With reports in the York Press suggesting that York hospital has been struggling with staff shortages, Nouse questioned Rachael about the challenges the NHS could encounter this winter. Rachael asserted “I’ve been listening to a lot of staff that have been struggling with the trauma of Covid- people are just exhausted and burnt out.” While acknowledging that “the hospital is going to be very challenged over the winter”, Rachael blamed the government for failing to “get a grip over the workforce shortages.
“The government needs to pay their NHS staff what they deserve and they need to expand their training places.” Above all, Rachael is deeply concerned about the growing mental health crisis and said that York was in need of a new hospital.
Despite the Labour Party remaining in opposition since Maskell first entered Parliament in 2015, she is an experienced member of Sir Keir Starmer’s Shadow Cabinet. As the current Shadow Minister for the Voluntary Sector and Charities, Rachael occupied more high-profile roles in Jeremy Corbyn’s cabinet when she served as Shadow Environment Secretary from 2016-2017 and then later as Shadow Secretary of State for Employment Rights in 2020. The greater seniority given to Maskell during her time in Corbyn’s cabinet could explain why she is more complimentary of her former leader.

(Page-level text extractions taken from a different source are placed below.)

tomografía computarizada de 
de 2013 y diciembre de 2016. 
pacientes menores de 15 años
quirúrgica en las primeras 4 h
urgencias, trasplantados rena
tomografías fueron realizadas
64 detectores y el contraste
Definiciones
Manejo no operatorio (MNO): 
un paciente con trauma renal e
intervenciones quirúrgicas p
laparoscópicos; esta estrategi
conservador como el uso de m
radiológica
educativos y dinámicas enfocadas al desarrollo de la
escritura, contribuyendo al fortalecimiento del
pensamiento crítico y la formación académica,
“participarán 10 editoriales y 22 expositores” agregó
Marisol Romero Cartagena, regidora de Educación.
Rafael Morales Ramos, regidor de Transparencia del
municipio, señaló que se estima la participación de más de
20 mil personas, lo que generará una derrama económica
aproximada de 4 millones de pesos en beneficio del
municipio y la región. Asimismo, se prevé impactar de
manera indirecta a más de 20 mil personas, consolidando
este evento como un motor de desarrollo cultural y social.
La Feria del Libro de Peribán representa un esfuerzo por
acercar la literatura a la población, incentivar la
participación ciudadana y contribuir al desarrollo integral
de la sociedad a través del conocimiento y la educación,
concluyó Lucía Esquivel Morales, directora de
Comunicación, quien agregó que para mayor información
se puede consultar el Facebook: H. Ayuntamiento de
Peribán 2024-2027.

Rachael described serving Corbyn as a “real honour”. Jeremy is characterised as a leader that was always willing to reach out to MPs in his party, as Rachael says that “Jeremy ran a very open party, and he was constantly engaged with all of us as MPs.” It would not be uncommon for Jeremy to “just pick up the phone and have a discussion” insisted Rachael. Under Starmer’s leadership, Rachael says that this is “less so”, although she acknowledges that he is “very different.”

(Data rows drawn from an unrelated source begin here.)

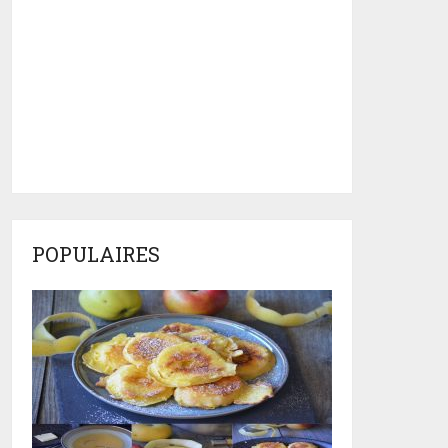
POPULAIRES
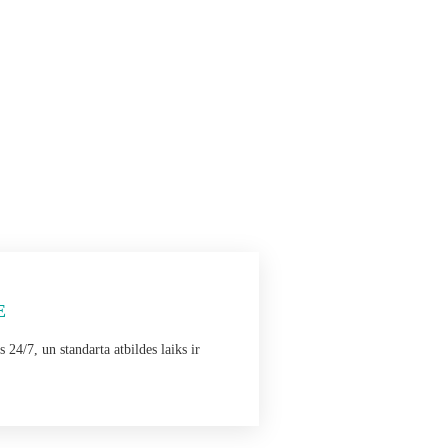
E
 24/7, un standarta atbildes laiks ir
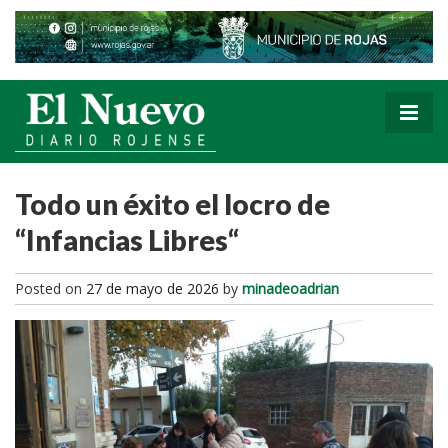
Todo un éxito el locro de
“Infancias Libres“
Posted on
27 de mayo de 2026
by
minadeoadrian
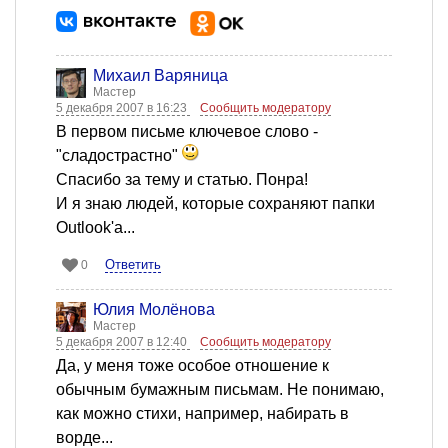
Михаил Варяница
Мастер
5 декабря 2007 в 16:23
Сообщить модератору
В первом письме ключевое слово -
"сладострастно"
Спасибо за тему и статью. Понра!
И я знаю людей, которые сохраняют папки
Outlook'а...
Ответить
0
Юлия Молёнова
Мастер
5 декабря 2007 в 12:40
Сообщить модератору
Да, у меня тоже особое отношение к
обычным бумажным письмам. Не понимаю,
как можно стихи, например, набирать в
ворде...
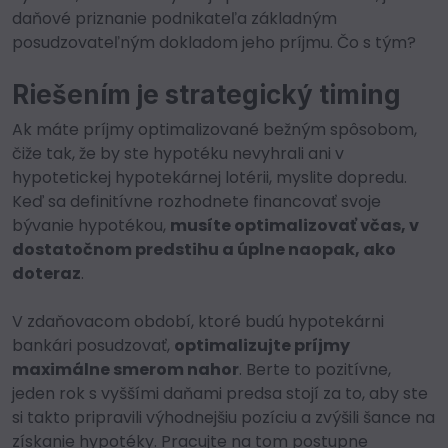
daňové priznanie podnikateľa základným
posudzovateľným dokladom jeho príjmu. Čo s tým?
Riešením je strategický timing
Ak máte príjmy optimalizované bežným spôsobom,
čiže tak, že by ste hypotéku nevyhrali ani v
hypotetickej hypotekárnej lotérii, myslite dopredu.
Keď sa definitívne rozhodnete financovať svoje
bývanie hypotékou,
musíte optimalizovať včas, v
dostatočnom predstihu a úplne naopak, ako
doteraz
.
V zdaňovacom období, ktoré budú hypotekárni
bankári posudzovať,
optimalizujte príjmy
maximálne smerom nahor
. Berte to pozitívne,
jeden rok s vyššími daňami predsa stojí za to, aby ste
si takto pripravili výhodnejšiu pozíciu a zvýšili šance na
získanie hypotéky. Pracujte na tom postupne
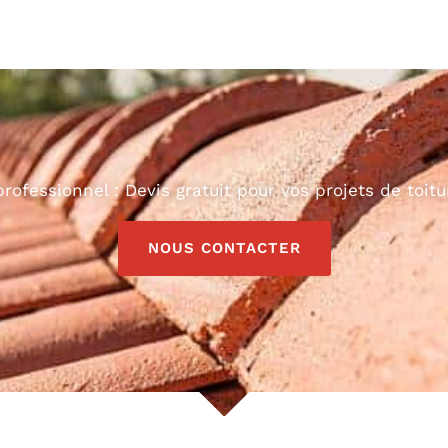
rofessionnel : Devis gratuit pour vos projets de toitu
NOUS CONTACTER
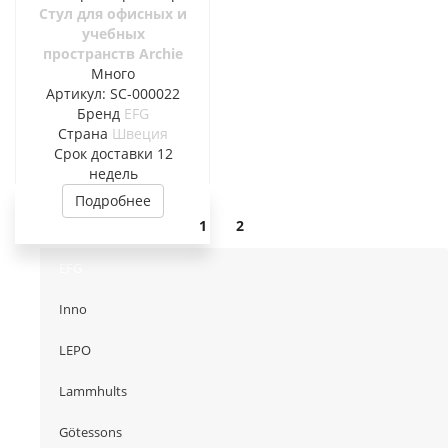
Стул для офисных и
учебных
пространств Archie
Много
Артикул: SC-000022
Бренд
EFG
Страна
Швеция
Cрок доставки
12
недель
Подробнее
1
2
EFG
Inno
LEPO
Lammhults
Götessons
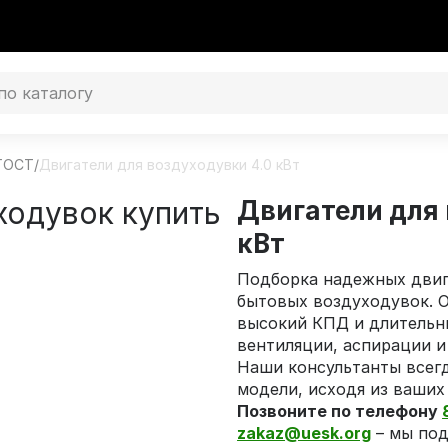
 ГОСТ
/
Двигатели для воздуходувки 4.0 кВт
ходувок купить
Двигатели для
кВт
Подборка надежных двиг
бытовых воздуходувок. 
высокий КПД и длительн
вентиляции, аспирации и
Наши консультанты всег
модели, исходя из ваших
Позвоните по телефону
zakaz@uesk.org
– мы под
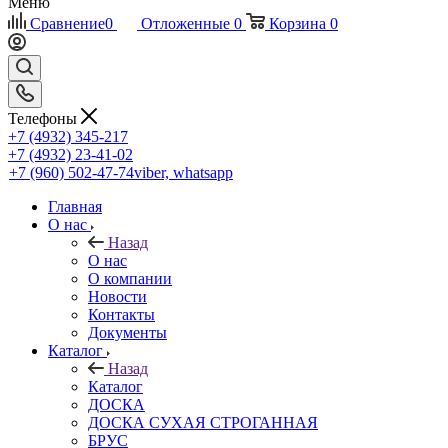
Меню
Сравнение
0
Отложенные
0
Корзина
0
Телефоны
+7 (4932) 345-217
+7 (4932) 23-41-02
+7 (960) 502-47-74
viber, whatsapp
Главная
О нас
Назад
О нас
О компании
Новости
Контакты
Документы
Каталог
Назад
Каталог
ДОСКА
ДОСКА СУХАЯ СТРОГАННАЯ
БРУС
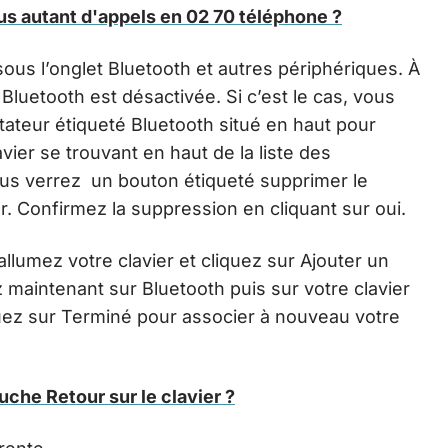
s autant d'appels en 02 70 téléphone ?
sous l’onglet Bluetooth et autres périphériques. À
 Bluetooth est désactivée. Si c’est le cas, vous
tateur étiqueté Bluetooth situé en haut pour
lavier se trouvant en haut de la liste des
ous verrez un bouton étiqueté supprimer le
er. Confirmez la suppression en cliquant sur oui.
allumez votre clavier et cliquez sur Ajouter un
 maintenant sur Bluetooth puis sur votre clavier
cliquez sur Terminé pour associer à nouveau votre
ouche Retour sur le clavier ?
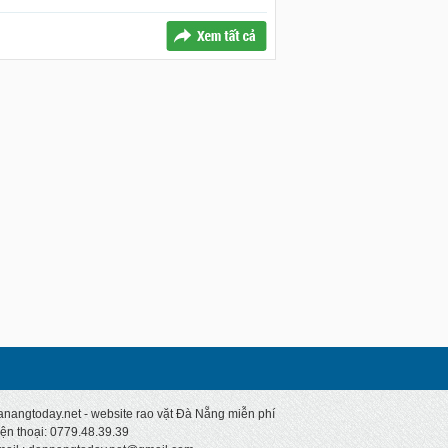
nangtoday.net - website rao vặt Đà Nẵng miễn phí
ện thoại: 0779.48.39.39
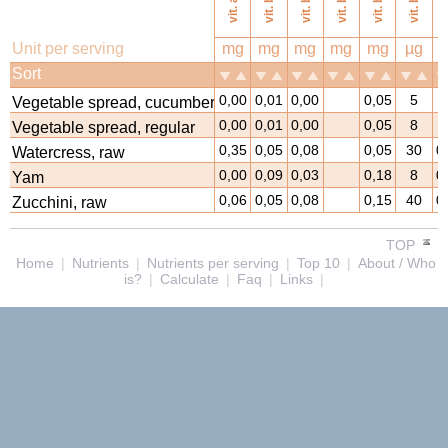
vi
vit. b11
vit. b1
vit. b2
vit. b3
vit. b6
vit. a
Unit per serving
mg
mg
mg
mg
mg
µg
Sort
0,00
0,01
0,00
0,05
5
Vegetable spread, cucumber
0,00
0,01
0,00
0,05
8
Vegetable spread, regular
0,35
0,05
0,08
0,05
30
0
Watercress, raw
0,00
0,09
0,03
0,18
8
0
Yam
0,06
0,05
0,08
0,15
40
0
Zucchini, raw
TOP
Home
|
Nutrients
|
Nutrients per serving
|
Top 10
|
About / Who
is?
|
Calculate
|
Faq
|
Links
|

With the Labour Party now looking to the next general election as their chance to return to power after more than a decade of the Conservative Party’s electoral dominance, Nouse asked Rachael what she thought the party needed to change to convince voters to return to the party. First and foremost, Rachael said that the party needs to be “bold, clear and simple.” Rachael would like to see attention placed on the importance of “having good public services” and argued that “if we invest in our future economy, that is what is going to make the difference.” In the future, Rachael said that you should look out for “Boris Johnson putting out a narrative that he is a man of action and gets things done”, as “if we turn our heads and look behind him, he is leaving a trail of devastation.”
When not putting questions to government ministers or the prime minister, Rachael says that what she admires about York when out and about is its “social history” and “high level of civil society.”
This interview was conducted on Saturday 25 September.